Experts believe Jane Austen’s ideal Darcy would bear little comparison to the one played by Colin Firth in BBC’s 1995 series
Academics have suggested the literary heartthrob had powdered white hair, slender shoulders, a long nose and a pointy chin. Photograph: UKTV/Nick Hardcastle/PA
A dispiriting portrait of the “real” Mr Darcy, showing Jane Austen’s Pride and Prejudice hero as a pale, slope-shouldered, weedy character, thin of mouth and chin with his hair powdered white, has been created by a panel of experts through studying contemporary fashions and social history.
Their conclusions have been embodied in a portrait by the illustrator Nick Hardcastle, unlikely to set many 21st century hearts aflutter.
When Mr Fitzwilliam Darcy first walks into literature, at an assembly rooms dance in Meryton, Jane Austen provides remarkably few clues about his appearance. He attracts more admiring glances than his friend Mr Bingley, who is described as “good looking and gentlemanlike”. However, with a typically sardonic flourish, Austen writes: “Mr Darcy soon drew the attention of the room by his fine, tall person, handsome features, noble mien, and the report which was in general circulation within five minutes after his entrance, of his having ten thousand a year.”
Casting directors have generally interpreted this as tall, dark and ruggedly handsome, personified by Colin Firth in the famous wet shirt 1995 television version. Indeed the screenwriter Andrew Davies recently revealed that Firth was forced to dye his naturally reddish brown hair a darker shade for the role.
FacebookTwitterPinterest Firth was forced to dye his naturally reddish brown hair a darker shade for the role in the 1995 drama. Photograph: Allstar/BBC/Sportsphoto Ltd
The experts, including the academic John Sutherland and the historian and author Amanda Vickery, commissioned by the Drama Channel to come up with the Darcy Austen might have envisaged, conclude that a tanned complexion, broad shoulders and muscular chest would not have been seen as attractive by Austen’s Georgians, signifying a hardworking outdoor labourer, not a gentleman of leisure.
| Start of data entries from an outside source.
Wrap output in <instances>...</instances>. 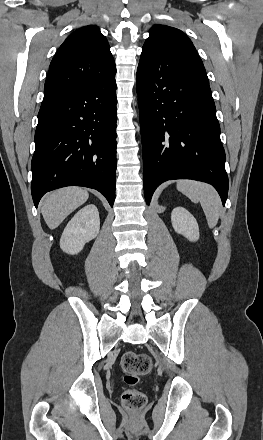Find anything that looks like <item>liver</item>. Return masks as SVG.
Masks as SVG:
<instances>
[{
	"mask_svg": "<svg viewBox=\"0 0 263 440\" xmlns=\"http://www.w3.org/2000/svg\"><path fill=\"white\" fill-rule=\"evenodd\" d=\"M88 197V192L79 187H67L49 194L41 206V213L48 227L57 228L71 212L85 203Z\"/></svg>",
	"mask_w": 263,
	"mask_h": 440,
	"instance_id": "liver-1",
	"label": "liver"
}]
</instances>
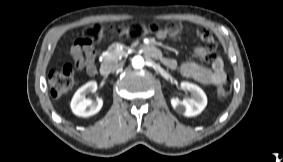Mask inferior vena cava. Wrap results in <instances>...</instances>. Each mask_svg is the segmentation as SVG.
I'll return each instance as SVG.
<instances>
[{"instance_id": "1", "label": "inferior vena cava", "mask_w": 283, "mask_h": 162, "mask_svg": "<svg viewBox=\"0 0 283 162\" xmlns=\"http://www.w3.org/2000/svg\"><path fill=\"white\" fill-rule=\"evenodd\" d=\"M122 67H123V64H122V63L115 64V65L112 67L111 71H112V72H116V71L122 69Z\"/></svg>"}]
</instances>
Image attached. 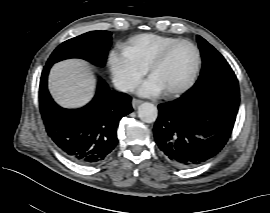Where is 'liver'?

They do permit him strong muscular legs, toned by horse riding and fencing, as a desirable attribute.
The ideal for gentlemanly good looks in Austen’s day, they believe, was a smooth youthful complexion, with a small pointy chin and small mouth, under hair worn long but tied back and powdered white, as seen in many aristocratic portraits.
Vickery says of their version of the character: “As Austen wrote Pride and Prejudice in the 1790s, our Mr Darcy portrayal reflects the male physique and common features at the time. Men sported powdered hair, had narrow jaws and muscular, defined legs were considered very attractive. A stark contrast to the chiselled, dark, brooding Colin Firth portrayal we associate the character with today.”
Sutherland believes the enigma is part of Darcy’s charm: “There are only scraps of physical description of Fitzwilliam Darcy to be found in Pride and Prejudice; he is our most mysterious and desirable leading man of all time. What’s fantastic about Jane Austen’s writing is that Mr Darcy is both of the era and timeless.”
Various historical figures have been suggested as Austen’s model for Darcy, including an Irish law student Tom Lefroy – later a judge and MP – with whom she is said to have had a brief youthful romantic attachment. Others believe he was based on the first Earl of Morley, John Parker, married to a friend of the author’s. The truth may have been lost in the many letters her sister, Cassandra, burned after her death.
The research on the real Mr Darcy was commissioned by the Drama Channel to launch its Jane Austen season, which starts on Valentine’s Day.